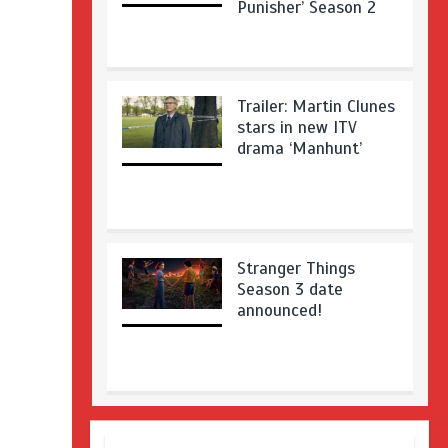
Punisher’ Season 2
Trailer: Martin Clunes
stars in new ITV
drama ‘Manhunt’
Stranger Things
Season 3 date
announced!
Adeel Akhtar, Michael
...
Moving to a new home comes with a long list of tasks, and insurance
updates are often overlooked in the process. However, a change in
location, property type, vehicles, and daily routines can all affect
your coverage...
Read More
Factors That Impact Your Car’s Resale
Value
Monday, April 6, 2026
==
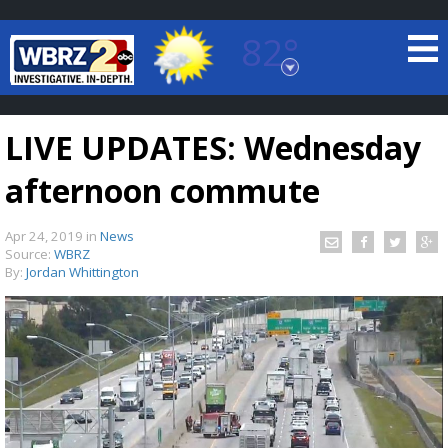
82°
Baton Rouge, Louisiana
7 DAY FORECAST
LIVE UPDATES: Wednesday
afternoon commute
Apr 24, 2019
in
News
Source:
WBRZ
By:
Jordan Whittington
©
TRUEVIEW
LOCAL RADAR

→ The task: Would you please copy exactly the part of the entries above that begins at the line containing "Apr 24, 2019" and ends at the line containing "LOCAL RADAR", both lines included?

→ Task result:
Apr 24, 2019
in
News
Source:
WBRZ
By:
Jordan Whittington
©
TRUEVIEW
LOCAL RADAR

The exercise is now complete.